The National Company Law Tribunal (NCLT) has approved the amalgamation of Nirmal Lifestyle Realty with listed developer Oberoi Realty, paving the way for consolidation within the latter’s group structure as it sharpens operational focus and streamlines its business.
The order, pronounced Mumbai bench of the tribunal, sanctions the scheme under Sections 230–232 of the Companies Act, 2013, and will be binding on all stakeholders, including shareholders, creditors, and employees. As part of the scheme, the transferor entity, Nirmal Lifestyle Realty, will stand dissolved without undergoing the process of winding up.
Nirmal Lifestyle Realty owns a prime land parcel in Mumbai’s eastern suburb Mulund and this company was formerly known as Ralli Wolf.

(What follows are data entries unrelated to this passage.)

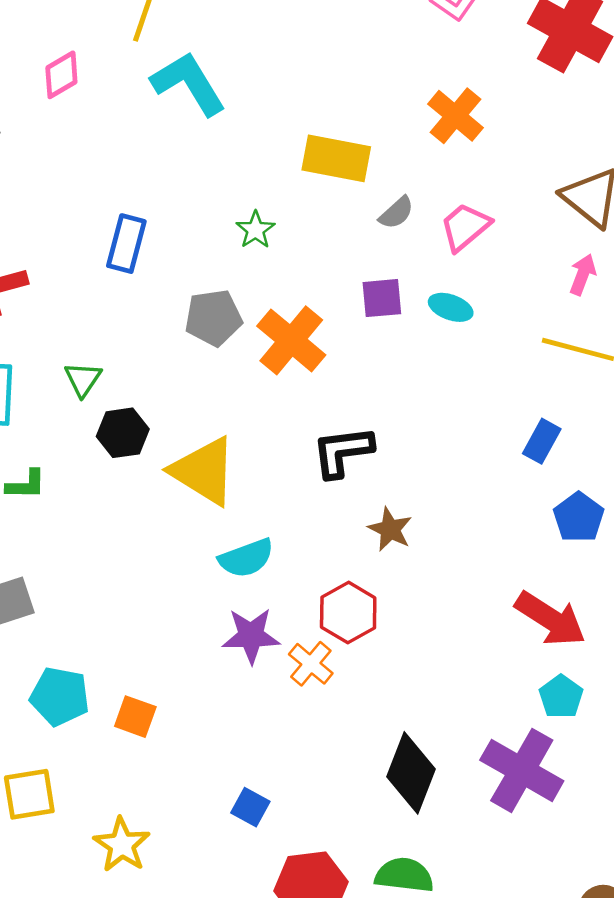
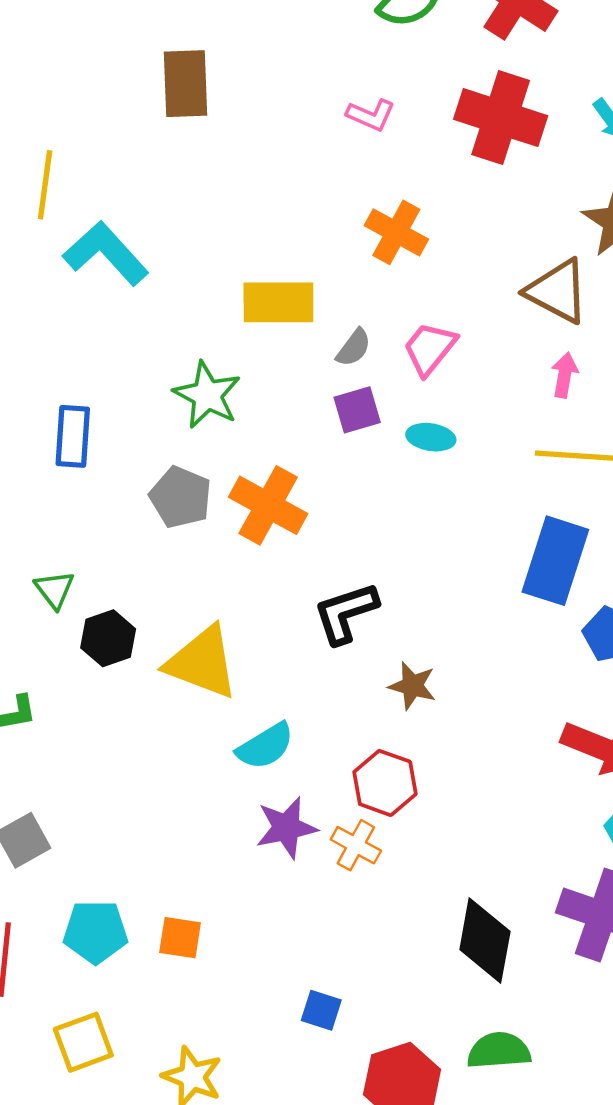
green star: (255, 230) -> (207, 395), size x1.6
purple square: (382, 298) -> (357, 410), moved
gray pentagon: (213, 318) -> (181, 497), turned -30
blue rectangle: (542, 441) -> (555, 561), size x1.8

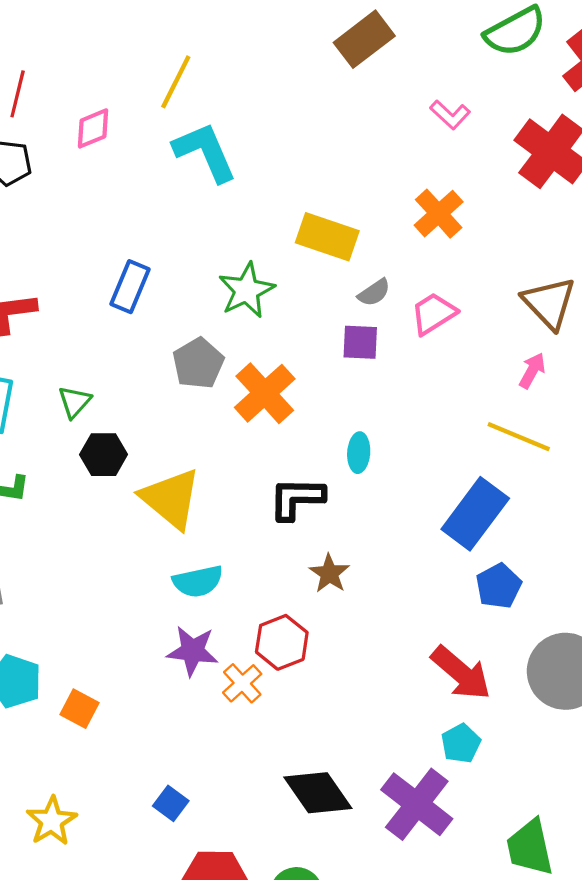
brown rectangle: (185, 84) -> (364, 39), moved, turned 36
cyan ellipse: (431, 437) -> (359, 453), moved, turned 66
black diamond: (485, 941) -> (318, 793), turned -64

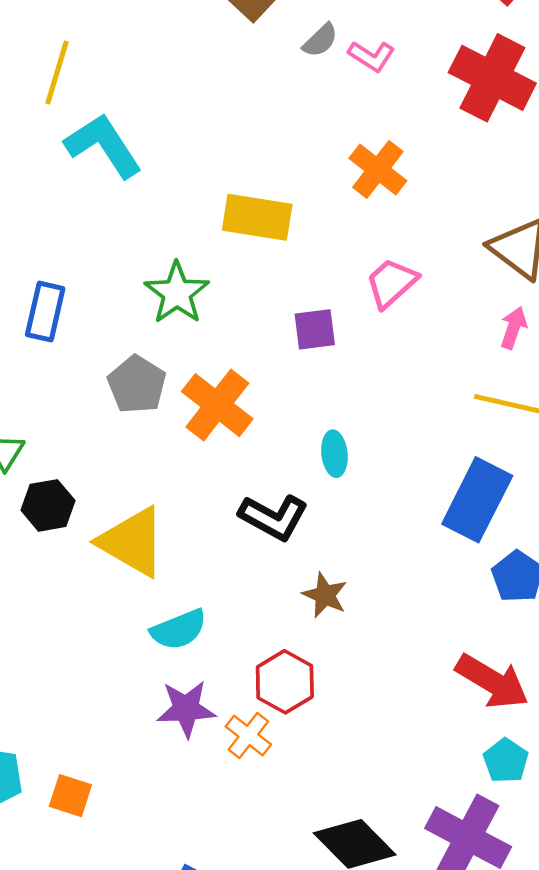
gray semicircle: (374, 293) -> (320, 40), moved
black L-shape: (297, 498) -> (274, 517), turned -142

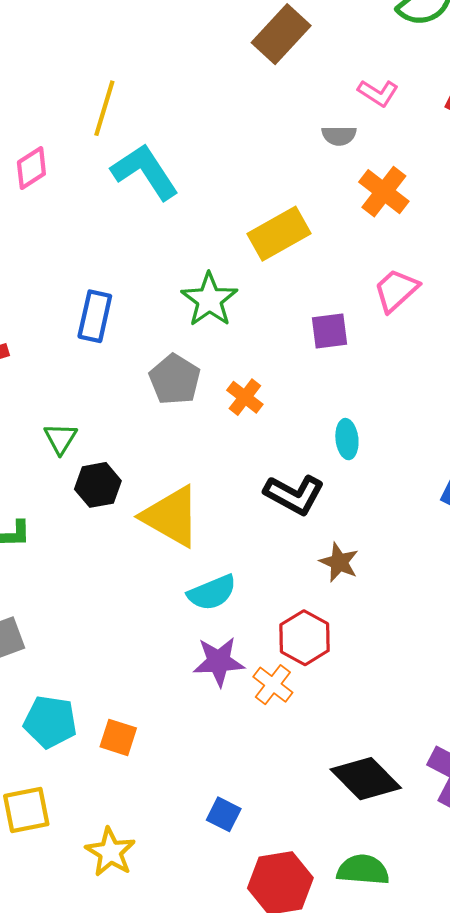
gray semicircle: (320, 40) -> (339, 136), moved, turned 44
yellow rectangle: (257, 217) -> (279, 234), turned -38
orange cross: (217, 405) -> (245, 397), size x0.6

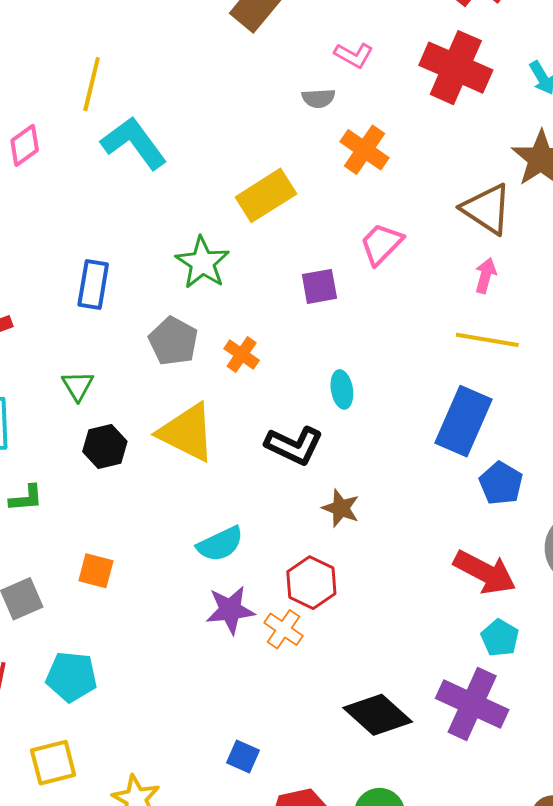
green triangle: (60, 438) -> (78, 386), moved
yellow triangle: (171, 516) -> (187, 432), moved
orange square: (118, 737) -> (96, 571), moved

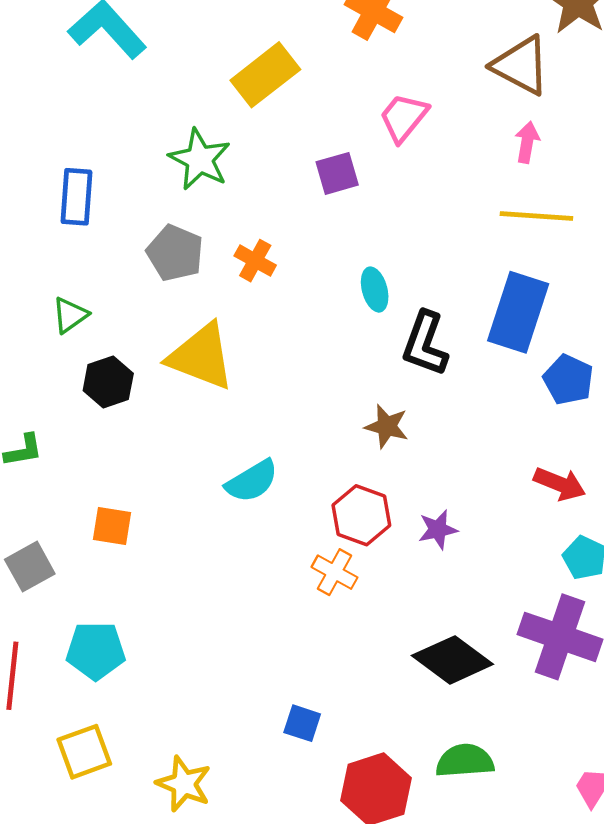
green triangle: (78, 386) -> (70, 315), turned 32
black L-shape: (294, 445) -> (425, 344), moved, turned 90
red arrow: (485, 572) -> (560, 484), size x0.7
purple star: (230, 610) -> (438, 529), moved, size x0.7

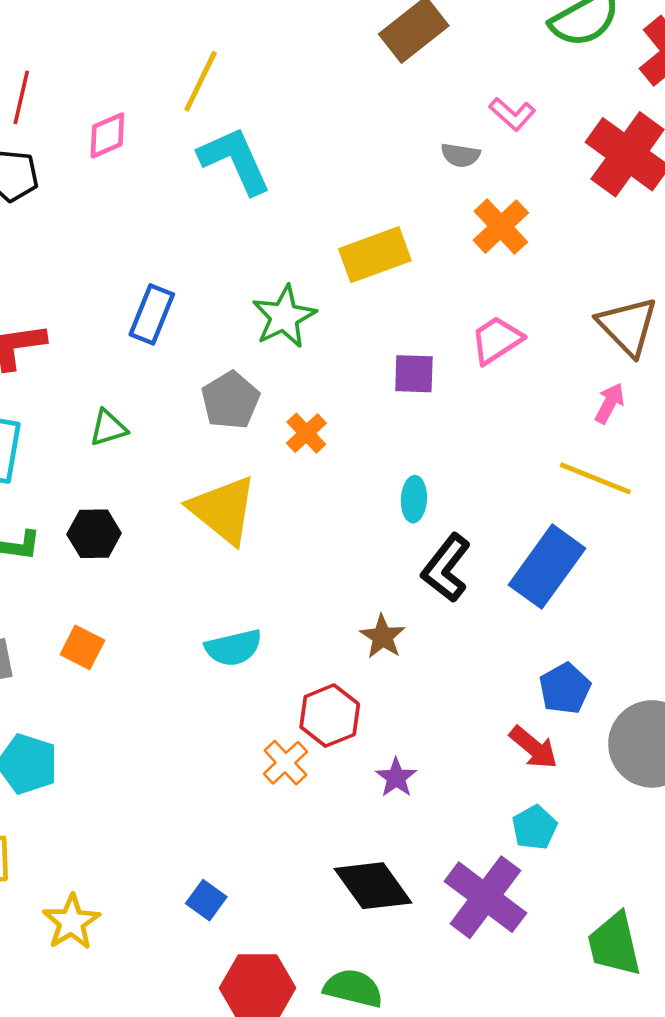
blue pentagon: (568, 380) -> (565, 689), moved
black hexagon: (108, 382) -> (94, 534), moved
purple star: (438, 529) -> (396, 778), moved, turned 30

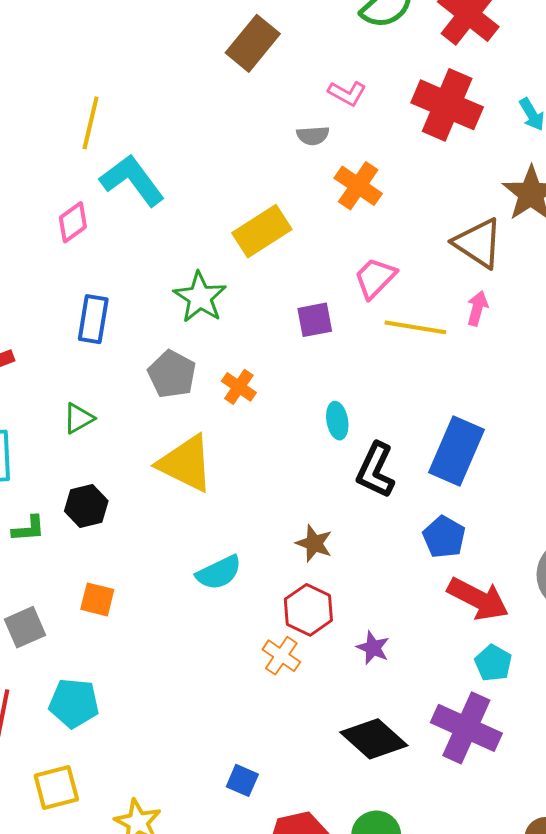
pink diamond: (107, 135) -> (73, 222), moved
yellow line: (595, 478) -> (415, 327), moved
brown star: (383, 637) -> (314, 543), moved
blue pentagon: (565, 689) -> (444, 537), moved
red arrow: (533, 747) -> (478, 599), size x1.4

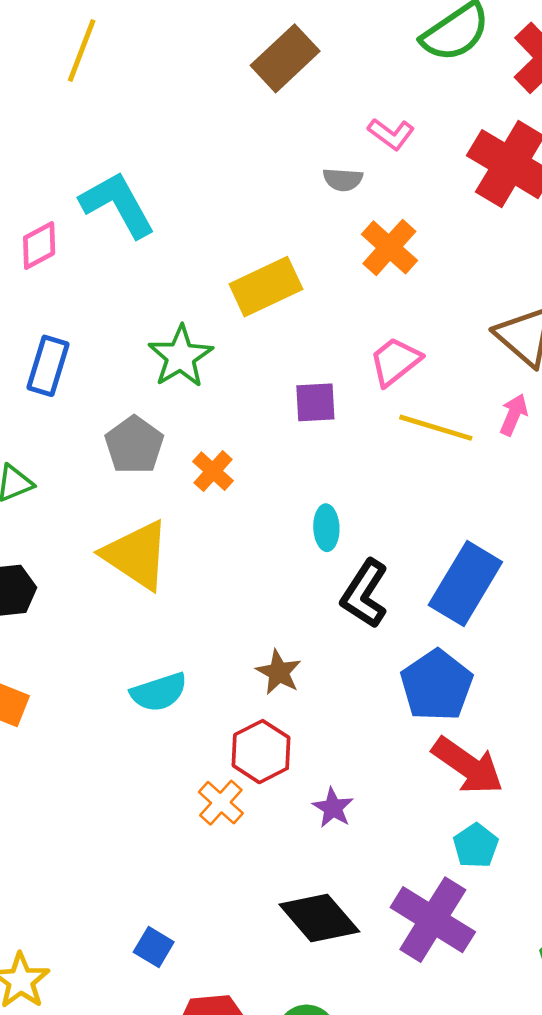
yellow line: (91, 123) -> (82, 51), moved
blue pentagon: (444, 537) -> (437, 685), size x1.4

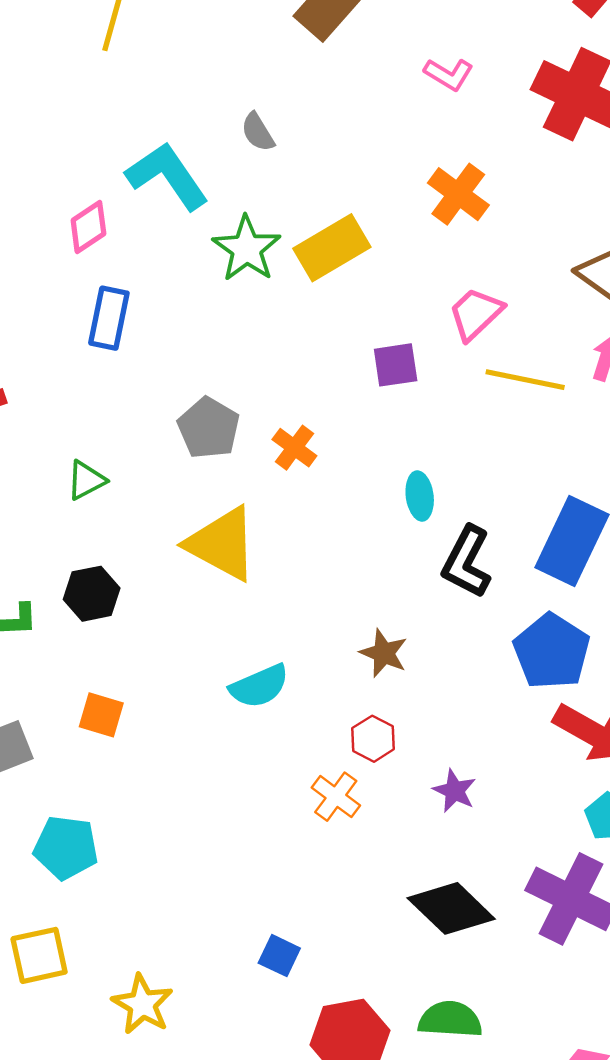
gray semicircle: (343, 180) -> (258, 132), moved, turned 60
green star: (181, 357) -> (247, 249), moved
blue rectangle: (48, 366) -> (109, 318), moved
red hexagon: (261, 752) -> (373, 739), size x0.7

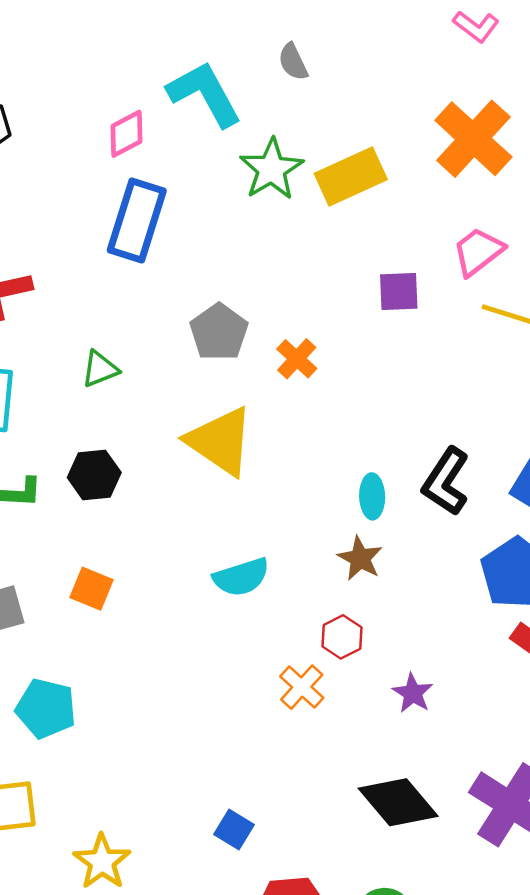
orange cross: (458, 194) -> (473, 139), size x1.4
blue rectangle: (109, 318) -> (137, 221), size x1.4
cyan ellipse: (420, 496) -> (372, 496), moved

Both companies are engaged in real estate development, with Oberoi Realty also having exposure to hospitality assets. The tribunal noted that the scheme is aimed at simplifying the group structure, improving operational efficiencies, and enabling better resource utilisation.
The merger involves a wholly owned subsidiary structure, with the entire shareholding of Nirmal Lifestyle Realty already held by Oberoi Realty or its nominees. Accordingly, no fresh shares will be issued as consideration, and the existing share capital of the transferor company will stand cancelled upon the scheme becoming effective.
The amalgamation would lead to simplification of the overall structure and provide a clearer strategic roadmap with improved performance outlook and enhanced investor confidence, the companies said in their rationale submitted to the tribunal.
This will also lead to optimal utilization of existing resources through consolidation of operations into a single legal entity, providing an opportunity to leverage and pool the resources of the respective companies.
The tribunal observed that all statutory compliances had been met and that no objections were received from regulators, creditors, or other stakeholders. Reports from the Regional Director, Official Liquidator and the Income Tax Department were considered, with the companies providing necessary undertakings in response to observations raised.
The Official Liquidator, in his report, stated that the affairs of the transferor company had not been conducted in a manner prejudicial to public interest or to creditors. Meanwhile, the Income Tax Department retained the right to examine any tax implications arising from the scheme and to initiate action if required under prevailing laws.
ET’s email query to Oberoi Realty remained unanswered until the time of going to press.
The companies have also undertaken to comply with all applicable regulatory requirements, including those under the Companies Act, income tax laws, and other sectoral regulations. The tribunal directed the entities to file the order with the Registrar of Companies within 30 days and complete stamp duty adjudication formalities within 60 days.
The consolidation reflects a broader trend among listed developers to rationalise group structures and consolidate assets within fewer entities to drive efficiency, reduce costs and enhance transparency for investors.